Halima Bazoui1, Mohamed Zahouily, Saïd Sebti, Saïd Boulajaaj, Driss Zakarya.   

Abstract

Structure-cytotoxicity relationships were studied for a series of 90 HEPT derivatives by means of multiple linear regression (MLR) and artificial neural network (ANN) techniques. The values of log(1/CC50) (CC50=cytotoxic dose of compound required to reduce the proliferation of normal uninfected MT-4 cells by 50%) of the studied compounds were correlated with the descriptors encoding the chemical structures.
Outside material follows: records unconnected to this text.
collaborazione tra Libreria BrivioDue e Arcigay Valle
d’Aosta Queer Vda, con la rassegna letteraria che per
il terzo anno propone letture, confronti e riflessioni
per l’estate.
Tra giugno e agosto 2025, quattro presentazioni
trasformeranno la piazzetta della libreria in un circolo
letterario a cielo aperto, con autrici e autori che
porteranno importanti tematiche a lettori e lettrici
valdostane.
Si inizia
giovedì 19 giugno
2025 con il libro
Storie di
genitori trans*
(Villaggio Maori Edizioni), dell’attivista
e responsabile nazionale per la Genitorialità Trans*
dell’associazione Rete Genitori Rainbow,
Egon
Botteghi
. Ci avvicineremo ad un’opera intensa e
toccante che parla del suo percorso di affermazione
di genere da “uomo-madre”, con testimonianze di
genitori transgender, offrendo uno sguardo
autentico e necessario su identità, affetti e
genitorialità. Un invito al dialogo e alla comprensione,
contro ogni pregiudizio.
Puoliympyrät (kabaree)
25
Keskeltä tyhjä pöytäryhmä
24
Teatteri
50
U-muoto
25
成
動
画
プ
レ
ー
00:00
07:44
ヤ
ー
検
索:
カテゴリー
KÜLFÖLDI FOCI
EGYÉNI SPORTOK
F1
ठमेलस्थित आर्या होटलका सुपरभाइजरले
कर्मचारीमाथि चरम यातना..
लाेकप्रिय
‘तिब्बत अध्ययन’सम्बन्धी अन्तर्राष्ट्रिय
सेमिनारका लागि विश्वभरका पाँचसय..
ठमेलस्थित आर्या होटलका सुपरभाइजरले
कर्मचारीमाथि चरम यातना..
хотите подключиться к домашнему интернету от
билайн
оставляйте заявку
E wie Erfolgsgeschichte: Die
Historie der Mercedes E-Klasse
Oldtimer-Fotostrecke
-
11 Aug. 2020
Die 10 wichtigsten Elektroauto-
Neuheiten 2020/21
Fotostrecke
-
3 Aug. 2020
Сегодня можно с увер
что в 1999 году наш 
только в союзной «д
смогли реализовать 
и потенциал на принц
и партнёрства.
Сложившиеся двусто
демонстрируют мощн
Using the pertinent descriptors revealed by the regression analysis, a correlation coefficient of 0.935 ( s=0.149) for the training set ( n=81) was obtained for the ANN model with a 5-6-1 configuration. The results obtained from this study indicate that the cytotoxicity of HEPT derivatives is strongly dependent on hydrophobic factors, mainly log P(R1), and dependent on the steric factors, especially SigmaMW(R3+R4). Comparison of the descriptors' contribution obtained in MLR and ANN analysis shows that the contribution of some of the descriptors to cytotoxicity may be non-linear.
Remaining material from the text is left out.